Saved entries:
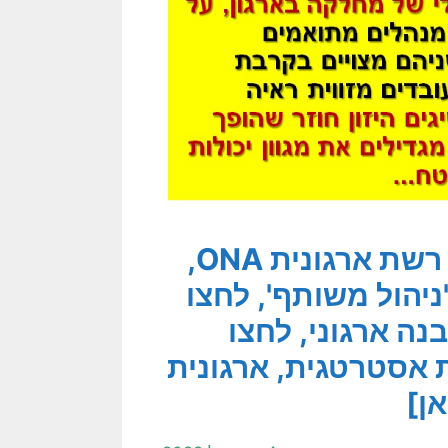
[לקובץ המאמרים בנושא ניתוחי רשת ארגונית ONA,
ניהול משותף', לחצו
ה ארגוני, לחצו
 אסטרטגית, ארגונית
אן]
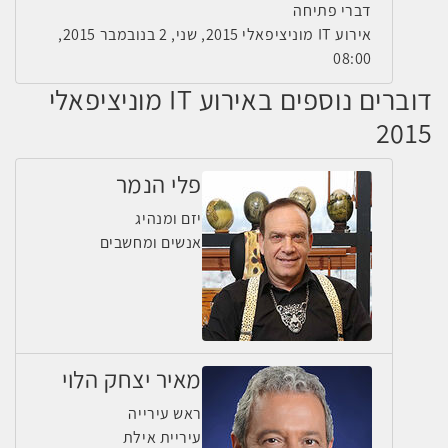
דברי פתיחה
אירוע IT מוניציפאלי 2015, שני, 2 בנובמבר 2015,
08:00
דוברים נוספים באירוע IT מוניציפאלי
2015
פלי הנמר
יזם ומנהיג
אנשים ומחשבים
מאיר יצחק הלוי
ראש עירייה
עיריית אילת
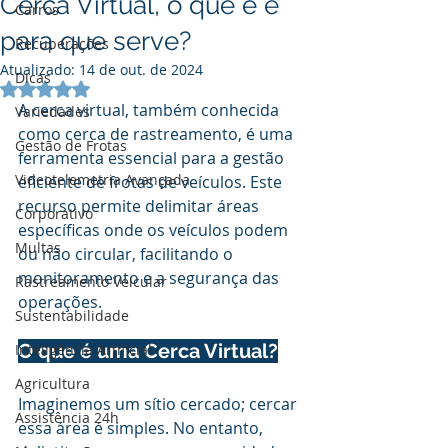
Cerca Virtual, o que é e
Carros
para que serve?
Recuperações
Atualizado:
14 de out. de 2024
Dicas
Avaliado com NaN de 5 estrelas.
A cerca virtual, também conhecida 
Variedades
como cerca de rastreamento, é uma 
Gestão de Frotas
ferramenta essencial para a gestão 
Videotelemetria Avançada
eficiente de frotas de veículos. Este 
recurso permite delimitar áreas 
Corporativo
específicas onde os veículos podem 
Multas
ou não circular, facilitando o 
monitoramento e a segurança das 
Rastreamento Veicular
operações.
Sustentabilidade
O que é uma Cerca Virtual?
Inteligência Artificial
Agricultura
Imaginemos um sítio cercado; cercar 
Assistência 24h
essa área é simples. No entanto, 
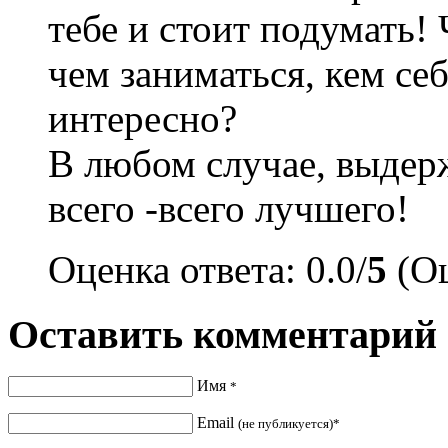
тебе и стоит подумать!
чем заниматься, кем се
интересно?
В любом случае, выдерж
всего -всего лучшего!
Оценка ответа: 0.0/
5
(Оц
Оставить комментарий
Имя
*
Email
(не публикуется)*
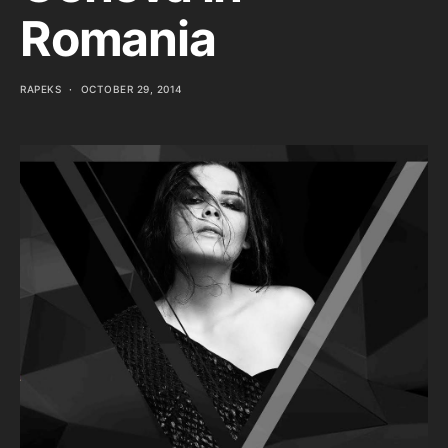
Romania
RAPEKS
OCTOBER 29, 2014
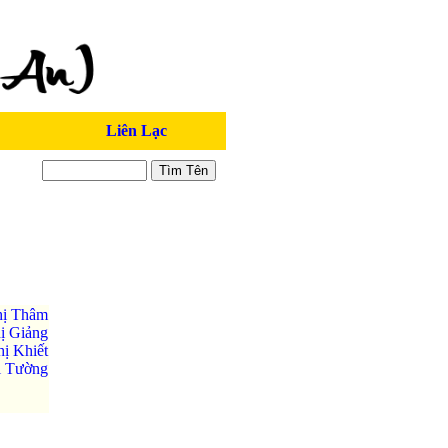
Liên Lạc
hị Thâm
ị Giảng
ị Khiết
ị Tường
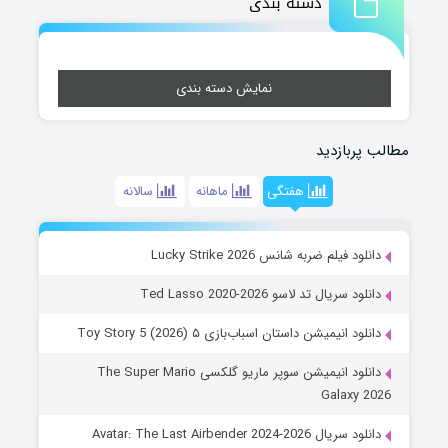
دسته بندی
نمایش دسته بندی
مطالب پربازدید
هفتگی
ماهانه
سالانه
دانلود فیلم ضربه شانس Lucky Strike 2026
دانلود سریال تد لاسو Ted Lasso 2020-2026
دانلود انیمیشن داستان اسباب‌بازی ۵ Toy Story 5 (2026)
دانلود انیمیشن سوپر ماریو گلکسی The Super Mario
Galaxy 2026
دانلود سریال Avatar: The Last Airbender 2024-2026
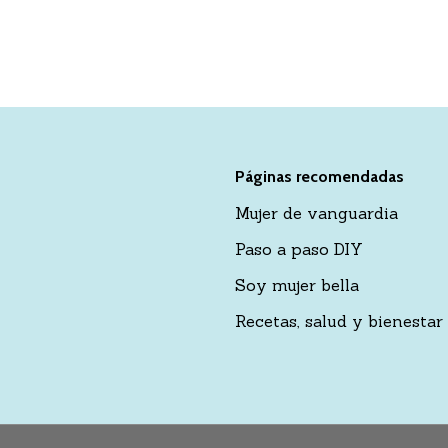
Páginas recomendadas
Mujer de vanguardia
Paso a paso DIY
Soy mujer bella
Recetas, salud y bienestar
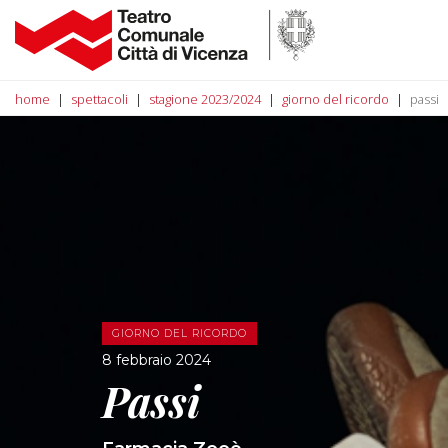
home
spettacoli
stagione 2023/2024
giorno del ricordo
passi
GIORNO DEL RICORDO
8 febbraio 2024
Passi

Problem requirements: Every line above that holds the word "מוניציפאלי" should be copied out.

Exercise output:
אירוע IT מוניציפאלי 2015, שני, 2 בנובמבר 2015,
דוברים נוספים באירוע IT מוניציפאלי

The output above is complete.